A trop se regarder dans le miroir, on finit par le casser tellement ce qu’il renvoie ne correspond pas à l’idéal. Décider, donc, de casser le miroir. Non pas pour se voir plus beau, mais simplement pour passer ses nerfs.
A regarder les sorciers détruire les ouvrages et les miroirs d’une histoire, ressentir une profonde amertume, une colère sourde.

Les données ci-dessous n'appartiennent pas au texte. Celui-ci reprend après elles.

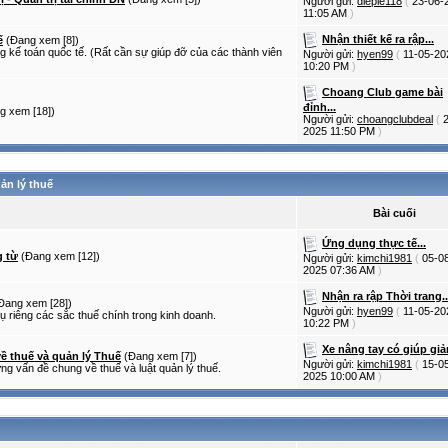
Người gửi:
dieple118
(
23-06-
11:05 AM
)
Nhận thiết kế ra rập...
ế
(Đang xem [8])
g kế toán quốc tế. (Rất cần sự giúp đỡ của các thành viên
Người gửi:
hyen99
(
11-05-20
10:20 PM
)
Choang Club game bài
đỉnh...
g xem [18])
Người gửi:
choangclubdeal
(
2025
11:50 PM
)
ản lý thuế
Bài cuối
Ứng dụng thực tế...
 từ
(Đang xem [12])
Người gửi:
kimchi1981
(
05-0
2025
07:36 AM
)
Nhận ra rập Thời trang..
Đang xem [28])
Người gửi:
hyen99
(
11-05-20
ụ riêng các sắc thuế chính trong kinh doanh.
10:22 PM
)
Xe nâng tay có giúp giả
ề thuế và quản lý Thuế
(Đang xem [7])
Người gửi:
kimchi1981
(
15-0
ng vấn đề chung về thuế và luật quản lý thuế.
2025
10:00 AM
)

Voir aussi dans le miroir collectif les années de démission, les petits arrangements des uns et des autres au nom du confort personnel. Se dire que comme dans les couples, les durables et les éphémères, tout se perd quand on ne sait pas se parler, quand on ne sait pas s’écouter, quand on ne sait pas se dire que l’on s’aime et s’embrasser. Simplement. Tendrement. Parce que l’on ne sait pas de quoi demain sera fait.
Se dire tout cela. Et visualiser ce peuple, ce « nous » comme un couple à la dérive. Comme un couple qui ne se comprend plus. Comme un couple d’amants qui se sont aimés – puissamment – et qui tentent de se réinventer, sans jamais y parvenir vraiment. Ils s’agacent, ils s’aiment, ou pas. L’un et l’autre étant responsable. Du possible, comme de l’impossible. Et une question : quel chemin ? Pour eux, pour nous. Pour l’ensemble. S’embrasser à nouveau… La France est un amour. Celui que l’on doit chérir.
Dériver, peut-être, du sujet. De quel sujet d’ailleurs ? Ce sujet du « nous ». Ce sujet d’un pays qui depuis des années ne se parle plus. Dans un mauvais spectacle, les scénaristes, les metteurs en scène et les acteurs sont tous responsables. Tout comme le public, aussi. Ce public captif qui accepte le spectacle médiocre. Qui s’indigne des outrances tout en rigolant du pire. « Nous », puisque c’est bien de cela qu’il s’agit, sommes spectateurs et acteurs du pire, et « nous » ne faisons rien pour s’en extraire. Rien du tout. « Nous » sommes tétanisés par la peur qui est instillée par les sorciers qui gouvernent. Et par tous les autres, aussi. Peur de tout. Peur partout. Peur d’une ombre. Et choisir, non pas de se réunir, mais de se calfeutrer dans un cocon. Celui du plus petit dénominateur commun. Comme dans une histoire d’amour, s’il ne reste que le cocon, alors il ne reste plus grand chose.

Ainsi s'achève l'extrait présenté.